Three discs allows for a lot of story, and in the main Hinchcliffe and Platt have allowed themselves to bring texture to the tale without self-indulgence. For me there were a lot plates spinning at one stage (colony politics, something about class, the more nature loving so-called savages and the aliens (and they had their own tensions). It makes the world seem more real, but I wonder could it have been thinned back a little? Maybe not.
There are many stand-out moments, and for change I’ll do a list:
- Tom Baker
- Louise Jameson
- Jon Culshaw
- Elliot Chapman
- Everyone else.
Tom is in superb form as the Doctor, and has just the right amount of concern, compassion and disdain as and when needed. There is a good rhythm to his character in this story and his performance pulses throughout the tale
We all know Louise gets better and better as Leele but this time she reaches heights that can only be admired.

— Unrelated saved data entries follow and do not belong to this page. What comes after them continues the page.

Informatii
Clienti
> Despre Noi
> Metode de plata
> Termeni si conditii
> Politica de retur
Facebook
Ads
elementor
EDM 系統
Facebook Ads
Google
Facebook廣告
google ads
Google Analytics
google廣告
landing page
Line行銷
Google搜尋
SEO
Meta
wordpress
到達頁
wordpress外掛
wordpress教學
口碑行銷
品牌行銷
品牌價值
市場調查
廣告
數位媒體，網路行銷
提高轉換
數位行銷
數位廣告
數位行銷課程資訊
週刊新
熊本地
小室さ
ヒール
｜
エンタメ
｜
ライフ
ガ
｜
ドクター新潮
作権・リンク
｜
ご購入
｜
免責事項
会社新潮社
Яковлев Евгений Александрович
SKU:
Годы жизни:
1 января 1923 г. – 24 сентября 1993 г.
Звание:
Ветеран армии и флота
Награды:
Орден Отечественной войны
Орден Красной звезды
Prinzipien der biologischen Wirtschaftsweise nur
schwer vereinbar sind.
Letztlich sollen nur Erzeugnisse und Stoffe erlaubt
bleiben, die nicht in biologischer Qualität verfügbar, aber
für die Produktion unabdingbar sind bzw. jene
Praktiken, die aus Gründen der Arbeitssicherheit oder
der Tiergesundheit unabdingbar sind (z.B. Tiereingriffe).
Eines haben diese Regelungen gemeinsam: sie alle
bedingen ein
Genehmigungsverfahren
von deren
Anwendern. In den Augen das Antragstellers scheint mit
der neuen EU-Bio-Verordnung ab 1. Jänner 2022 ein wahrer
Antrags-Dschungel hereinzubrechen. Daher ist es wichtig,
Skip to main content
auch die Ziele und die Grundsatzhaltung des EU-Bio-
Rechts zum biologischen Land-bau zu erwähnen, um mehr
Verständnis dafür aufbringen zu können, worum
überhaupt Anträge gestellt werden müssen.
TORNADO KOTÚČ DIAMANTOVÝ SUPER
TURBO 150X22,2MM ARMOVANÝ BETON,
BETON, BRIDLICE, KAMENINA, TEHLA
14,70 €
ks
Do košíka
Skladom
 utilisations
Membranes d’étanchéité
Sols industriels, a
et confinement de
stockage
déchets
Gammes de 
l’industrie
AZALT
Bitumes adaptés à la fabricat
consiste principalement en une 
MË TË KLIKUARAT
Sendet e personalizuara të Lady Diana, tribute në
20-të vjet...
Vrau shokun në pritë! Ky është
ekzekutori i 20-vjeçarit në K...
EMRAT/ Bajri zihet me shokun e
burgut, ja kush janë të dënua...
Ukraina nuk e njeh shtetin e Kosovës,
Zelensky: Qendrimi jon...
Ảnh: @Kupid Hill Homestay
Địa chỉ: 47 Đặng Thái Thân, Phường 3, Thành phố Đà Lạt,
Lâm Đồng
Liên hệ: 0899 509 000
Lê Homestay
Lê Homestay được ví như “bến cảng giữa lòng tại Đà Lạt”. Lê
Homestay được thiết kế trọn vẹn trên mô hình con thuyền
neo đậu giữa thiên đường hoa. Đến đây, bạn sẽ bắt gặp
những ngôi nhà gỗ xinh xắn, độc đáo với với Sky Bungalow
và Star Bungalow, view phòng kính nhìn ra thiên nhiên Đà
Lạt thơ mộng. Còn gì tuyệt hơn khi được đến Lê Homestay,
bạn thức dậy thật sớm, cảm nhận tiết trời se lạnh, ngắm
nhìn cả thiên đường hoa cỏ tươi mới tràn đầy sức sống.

There is a scene where she is horrified as she discovers an alien in the midst of the colony and the terror comes across vividly. Ken Bentley also deserves some credit here for his direction and helping Louise get this performance.
At last, Jon Culshaw, man of many voices, alongside Tom Baker. As colony leader Jon nails the part, his relationships with children, daughter, wife, colleagues and rivals are all played out with utter conviction. He brings a lot to this production.
Regular visitors will know I am a bit fan of Elliot’s work as Ben Jackson. Here he plays two new parts, both are well done and I hope this means we will get more of him in future.
It really does seem churlish to have selected so few parts when there is no bad performance in the set. From Jemma Churchill through to Dan Li, and not forgetting Hannah Genesius or Gyuri Sarossy they all help build a great story. Well done, each and every one.